What’s admirable about this rating is that the film’s distributor, Fox Searchlight Pictures backed up McQueen and refused to re-cut the film, wearing the NC-17 rating for its limited U.S. theatrical release in December, 2011. “Shame” is also in the programming line-up for the Starz Denver Film Festival, screening Wednesday, November 09, 9:15 p.m. at the King Center on Auraria Campus.
“Shame” will wear its NC-17 rating like a badge of honor, as Fox Searchlight President, Steve Gilula said:
” I think NC-17 is a badge of honor, not a scarlet letter. We believe it is time for the rating to become usable in a serious manner. The sheer talent of the actors and the vision of the filmmaker are extraordinary. It’s not a film that everyone will take easily, but it certainly breaks through the clutter and is distinctive and original. It’s a game changer.”
As Russ Fischer, on /Film said, “By my count, only 19 movies have been given (and accepted) the NC-17 rating since 2000. Of those, far fewer have gone into theaters.” For a film like “Shame” that darkly deals with a theme like sex-addiction, an NC-17 rating can only give it serious street-cred and will send anyone who was going to see it anyway, rushing to the theater.
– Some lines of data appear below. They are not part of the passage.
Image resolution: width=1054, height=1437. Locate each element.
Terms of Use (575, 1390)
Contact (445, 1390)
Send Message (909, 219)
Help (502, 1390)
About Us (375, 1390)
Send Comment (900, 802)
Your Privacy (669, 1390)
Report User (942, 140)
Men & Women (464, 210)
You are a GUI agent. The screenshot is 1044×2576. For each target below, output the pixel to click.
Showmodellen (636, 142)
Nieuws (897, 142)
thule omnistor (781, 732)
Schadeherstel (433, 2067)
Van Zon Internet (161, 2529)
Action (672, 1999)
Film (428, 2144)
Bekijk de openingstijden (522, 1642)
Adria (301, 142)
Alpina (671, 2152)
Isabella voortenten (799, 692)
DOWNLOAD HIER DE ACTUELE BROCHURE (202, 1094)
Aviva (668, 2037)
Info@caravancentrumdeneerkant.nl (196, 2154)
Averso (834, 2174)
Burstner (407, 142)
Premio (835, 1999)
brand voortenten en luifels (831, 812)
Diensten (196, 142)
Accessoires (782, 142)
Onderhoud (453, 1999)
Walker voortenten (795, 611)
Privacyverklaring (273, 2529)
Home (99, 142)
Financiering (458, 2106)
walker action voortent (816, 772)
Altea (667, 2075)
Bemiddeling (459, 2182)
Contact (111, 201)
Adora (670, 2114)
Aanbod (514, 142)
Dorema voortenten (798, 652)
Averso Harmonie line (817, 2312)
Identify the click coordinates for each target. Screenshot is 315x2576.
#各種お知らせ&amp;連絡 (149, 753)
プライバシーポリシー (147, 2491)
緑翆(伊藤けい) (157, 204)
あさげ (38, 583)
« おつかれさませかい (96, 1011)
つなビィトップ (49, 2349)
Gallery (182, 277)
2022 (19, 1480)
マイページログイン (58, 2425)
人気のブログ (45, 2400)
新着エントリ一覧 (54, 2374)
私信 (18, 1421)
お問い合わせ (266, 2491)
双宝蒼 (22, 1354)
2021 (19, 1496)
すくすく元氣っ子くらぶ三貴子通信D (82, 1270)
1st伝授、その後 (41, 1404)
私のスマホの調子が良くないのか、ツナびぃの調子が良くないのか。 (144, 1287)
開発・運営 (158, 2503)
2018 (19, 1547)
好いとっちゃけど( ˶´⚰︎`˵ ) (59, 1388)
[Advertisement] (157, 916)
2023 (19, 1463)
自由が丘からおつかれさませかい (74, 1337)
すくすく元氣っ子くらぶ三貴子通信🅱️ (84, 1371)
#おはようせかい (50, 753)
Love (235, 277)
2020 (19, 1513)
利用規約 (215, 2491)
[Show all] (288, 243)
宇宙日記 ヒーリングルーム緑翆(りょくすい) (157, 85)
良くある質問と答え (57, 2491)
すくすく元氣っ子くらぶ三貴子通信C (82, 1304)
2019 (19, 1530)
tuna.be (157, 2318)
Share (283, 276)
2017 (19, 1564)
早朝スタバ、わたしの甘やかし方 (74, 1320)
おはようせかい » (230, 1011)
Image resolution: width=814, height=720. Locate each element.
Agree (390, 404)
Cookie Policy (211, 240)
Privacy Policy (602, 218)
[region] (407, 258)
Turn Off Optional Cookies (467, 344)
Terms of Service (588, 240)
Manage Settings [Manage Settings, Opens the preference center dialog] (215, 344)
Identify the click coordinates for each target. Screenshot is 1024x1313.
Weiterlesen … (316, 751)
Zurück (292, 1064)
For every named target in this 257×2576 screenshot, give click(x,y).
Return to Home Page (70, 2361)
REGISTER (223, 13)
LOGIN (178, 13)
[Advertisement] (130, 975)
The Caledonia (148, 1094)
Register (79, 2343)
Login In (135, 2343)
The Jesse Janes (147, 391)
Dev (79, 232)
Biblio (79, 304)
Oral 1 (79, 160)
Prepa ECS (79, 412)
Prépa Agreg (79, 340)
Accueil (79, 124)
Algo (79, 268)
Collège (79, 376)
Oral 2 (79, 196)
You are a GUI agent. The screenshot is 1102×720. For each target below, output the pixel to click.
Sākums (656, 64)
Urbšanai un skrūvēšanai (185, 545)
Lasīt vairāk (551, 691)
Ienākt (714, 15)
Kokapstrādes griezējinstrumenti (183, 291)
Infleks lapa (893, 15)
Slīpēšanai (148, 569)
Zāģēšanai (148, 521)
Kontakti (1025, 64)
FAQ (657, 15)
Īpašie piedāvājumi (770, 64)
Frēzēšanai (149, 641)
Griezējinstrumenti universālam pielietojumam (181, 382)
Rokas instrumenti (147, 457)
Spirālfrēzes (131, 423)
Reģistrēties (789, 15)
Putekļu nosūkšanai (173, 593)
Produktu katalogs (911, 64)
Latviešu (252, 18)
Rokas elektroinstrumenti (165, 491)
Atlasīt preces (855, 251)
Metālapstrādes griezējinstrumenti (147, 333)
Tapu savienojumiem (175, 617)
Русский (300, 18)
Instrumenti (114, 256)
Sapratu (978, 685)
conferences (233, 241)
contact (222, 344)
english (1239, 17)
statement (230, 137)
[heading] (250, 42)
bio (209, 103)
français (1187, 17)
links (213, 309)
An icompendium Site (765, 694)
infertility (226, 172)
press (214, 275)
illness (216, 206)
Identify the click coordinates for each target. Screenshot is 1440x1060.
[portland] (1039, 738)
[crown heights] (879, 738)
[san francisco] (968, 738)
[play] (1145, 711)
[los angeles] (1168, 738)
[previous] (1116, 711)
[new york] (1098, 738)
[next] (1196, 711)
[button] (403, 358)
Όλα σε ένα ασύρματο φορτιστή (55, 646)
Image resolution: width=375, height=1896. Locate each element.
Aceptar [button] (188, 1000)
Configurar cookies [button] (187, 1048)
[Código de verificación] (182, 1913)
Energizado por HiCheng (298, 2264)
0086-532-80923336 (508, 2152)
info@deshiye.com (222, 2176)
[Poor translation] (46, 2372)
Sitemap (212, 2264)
In actuality, the NC-17 rating may also prevent any unwarranted critics or overly concerned journalists from putting a shock value on the film. The rating sanctions the film to be what it is and doesn’t compromise artistic decisions made by a filmmaker like McQueen.
This isn’t new territory for Fox Searchlight Pictures either, as the studio released Bernardo Bertolucci’s “The Dreamers” in 2004 with an NC-17 rating and it raked in $2.5 million at the box office.